** DATA SHOWN **
▬▬▬

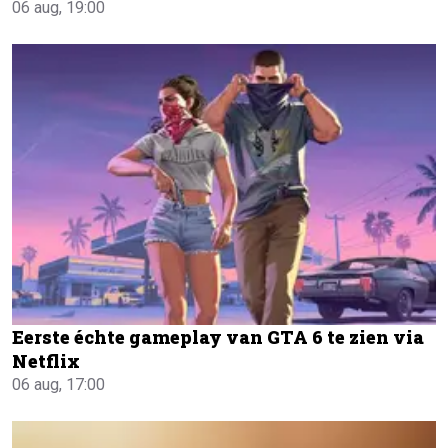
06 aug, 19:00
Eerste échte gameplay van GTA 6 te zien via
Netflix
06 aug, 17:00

▬▬▬

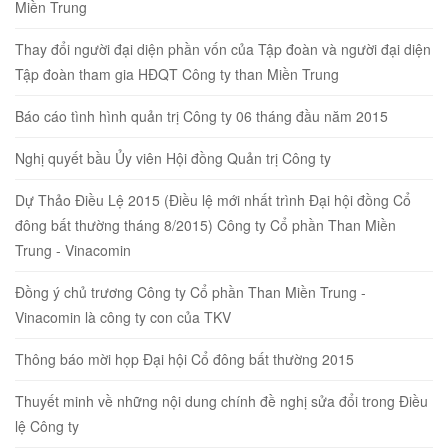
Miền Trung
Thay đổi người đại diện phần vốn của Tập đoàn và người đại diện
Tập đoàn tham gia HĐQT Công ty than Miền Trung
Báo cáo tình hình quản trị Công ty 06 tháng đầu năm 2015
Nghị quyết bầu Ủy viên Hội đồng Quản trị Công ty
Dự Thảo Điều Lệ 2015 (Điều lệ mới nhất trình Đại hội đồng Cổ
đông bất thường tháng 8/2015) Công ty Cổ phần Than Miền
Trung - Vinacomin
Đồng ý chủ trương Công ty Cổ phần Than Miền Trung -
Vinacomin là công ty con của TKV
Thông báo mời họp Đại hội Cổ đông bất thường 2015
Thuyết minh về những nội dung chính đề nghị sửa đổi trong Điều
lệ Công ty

▬▬▬

** AIM OF THE EXERCISE **
Track down every line in the entries that includes the string "Trung", and copy it.

** RESPONSE TO THIS EXERCISE **
Miền Trung
Tập đoàn tham gia HĐQT Công ty than Miền Trung
Trung - Vinacomin
Đồng ý chủ trương Công ty Cổ phần Than Miền Trung -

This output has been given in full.